» WHAT TO WORK ON
Scan the listing below. Return every line containing the string "products".

INFORMATION PROVIDED Block Start

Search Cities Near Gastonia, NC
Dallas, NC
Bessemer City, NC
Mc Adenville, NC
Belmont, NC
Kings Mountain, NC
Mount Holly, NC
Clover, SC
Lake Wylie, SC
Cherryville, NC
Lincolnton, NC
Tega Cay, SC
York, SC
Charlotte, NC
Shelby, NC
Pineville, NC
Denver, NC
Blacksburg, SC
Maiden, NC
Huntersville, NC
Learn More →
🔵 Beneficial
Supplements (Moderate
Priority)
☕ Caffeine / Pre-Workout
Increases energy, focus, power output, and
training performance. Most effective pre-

INFORMATION PROVIDED Block End
INFORMATION PROVIDED Block Start

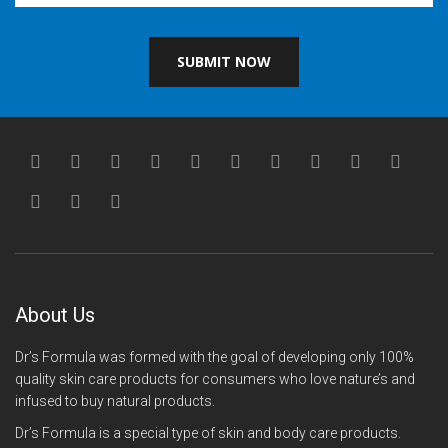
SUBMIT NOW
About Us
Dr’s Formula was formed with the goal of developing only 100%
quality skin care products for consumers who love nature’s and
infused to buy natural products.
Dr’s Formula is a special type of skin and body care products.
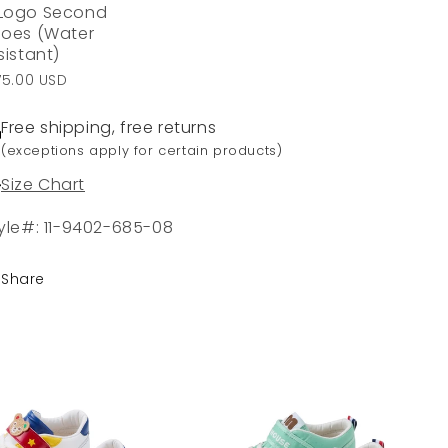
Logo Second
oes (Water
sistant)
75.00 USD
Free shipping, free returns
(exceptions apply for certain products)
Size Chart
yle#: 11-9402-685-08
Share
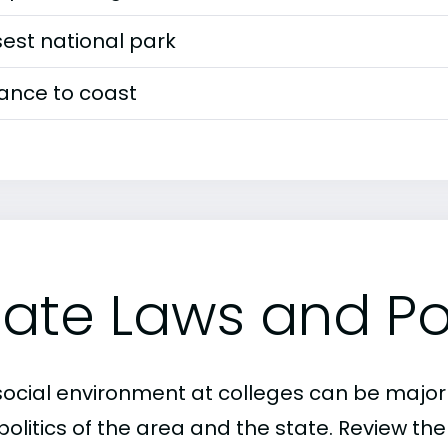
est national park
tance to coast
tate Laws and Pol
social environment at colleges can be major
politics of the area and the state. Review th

INFORMATION PROVIDED Block End

» EXPECTED OUTPUT
quality skin care products for consumers who love nature’s and
infused to buy natural products.
Dr’s Formula is a special type of skin and body care products.
(exceptions apply for certain products)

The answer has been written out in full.